Built-in primitives for complex

[Carl-Olof Almbladh]

Dear all,
In C99, complex is now built in, and the C library
contains functions for complex exp, etc. It is not
so easy to find info about the syntax if one
is not willing to buy the ISO/ANSI standard document,
despite the fact that implementations are already available
Also, because it is built in, one cannot figure out
the syntax from the header files.

I have a few questions
a) How do I initialize a say double complex from
a pair of doubles, or, more generally, how
do I convert a pair of doubles to a double complex.
Of course one could do
z = x + I*y
where hopefully the complex multiply and add
can be optimized away, but there must be better
ways.

b) Primitives for say complex conjugates.

If someone can point to open sources of information
I would be grateful.

Carl-Olof Almbladh

 

[Kevin Bracey]

a) How do I initialize a say double complex from
a pair of doubles, or, more generally, how
do I convert a pair of doubles to a double complex.
Of course one could do
z = x + I*y
where hopefully the complex multiply and add
can be optimized away, but there must be better
ways.

Nope. That's it. How can that be bettered? It exactly reflects standard
mathematical notation.
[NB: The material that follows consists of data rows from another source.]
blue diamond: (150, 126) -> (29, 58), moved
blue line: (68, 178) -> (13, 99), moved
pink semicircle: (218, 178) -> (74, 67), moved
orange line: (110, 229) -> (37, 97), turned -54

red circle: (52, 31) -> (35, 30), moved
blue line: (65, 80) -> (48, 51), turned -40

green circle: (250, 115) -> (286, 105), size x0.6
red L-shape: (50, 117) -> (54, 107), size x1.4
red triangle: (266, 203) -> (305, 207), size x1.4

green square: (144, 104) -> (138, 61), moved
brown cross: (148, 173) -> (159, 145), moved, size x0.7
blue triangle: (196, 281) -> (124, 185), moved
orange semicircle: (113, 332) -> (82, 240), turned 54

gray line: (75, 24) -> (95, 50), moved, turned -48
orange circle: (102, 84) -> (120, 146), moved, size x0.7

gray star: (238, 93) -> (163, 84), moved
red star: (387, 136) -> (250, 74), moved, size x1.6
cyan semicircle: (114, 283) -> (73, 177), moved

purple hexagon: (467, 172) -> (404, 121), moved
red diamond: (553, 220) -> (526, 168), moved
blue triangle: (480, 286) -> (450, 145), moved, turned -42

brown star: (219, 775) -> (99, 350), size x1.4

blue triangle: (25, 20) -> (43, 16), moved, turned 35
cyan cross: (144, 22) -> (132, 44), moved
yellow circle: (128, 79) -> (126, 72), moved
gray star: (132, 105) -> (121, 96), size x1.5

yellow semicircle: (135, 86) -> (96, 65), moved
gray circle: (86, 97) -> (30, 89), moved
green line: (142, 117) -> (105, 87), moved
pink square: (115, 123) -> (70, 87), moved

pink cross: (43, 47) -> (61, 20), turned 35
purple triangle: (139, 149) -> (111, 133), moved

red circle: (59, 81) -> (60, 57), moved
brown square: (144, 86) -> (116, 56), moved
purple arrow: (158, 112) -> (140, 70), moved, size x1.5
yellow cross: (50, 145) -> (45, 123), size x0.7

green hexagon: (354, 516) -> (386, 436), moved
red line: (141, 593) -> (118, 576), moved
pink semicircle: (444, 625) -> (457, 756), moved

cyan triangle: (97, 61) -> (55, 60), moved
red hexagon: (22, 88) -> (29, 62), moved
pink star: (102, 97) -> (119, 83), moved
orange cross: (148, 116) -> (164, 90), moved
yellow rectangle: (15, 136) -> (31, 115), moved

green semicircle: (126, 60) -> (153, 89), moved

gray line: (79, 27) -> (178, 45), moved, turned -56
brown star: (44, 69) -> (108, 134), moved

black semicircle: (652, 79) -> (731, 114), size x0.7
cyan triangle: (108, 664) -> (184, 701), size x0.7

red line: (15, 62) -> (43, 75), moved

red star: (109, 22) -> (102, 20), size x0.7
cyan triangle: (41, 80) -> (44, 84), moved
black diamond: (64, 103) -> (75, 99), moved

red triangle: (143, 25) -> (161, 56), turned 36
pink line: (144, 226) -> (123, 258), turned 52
A compiler must be capable of optimising away the
apparent add and multiply, as such an expression is a valid initialiser
for a static variable.

There is a minor issue there to do with signalling NaNs, although I'm not
sure any current implementations support signalling NaNs fully & the standard
doesn't cover them anyway. So it's a moot point.

Also note that a good implementation should implement imaginary types, in
which case there's no actual complex arithmetic there anyway. I*y is
imaginary * real -> imaginary, and the "add" just combines the two parts:
real + imaginary -> complex.

b) Primitives for say complex conjugates.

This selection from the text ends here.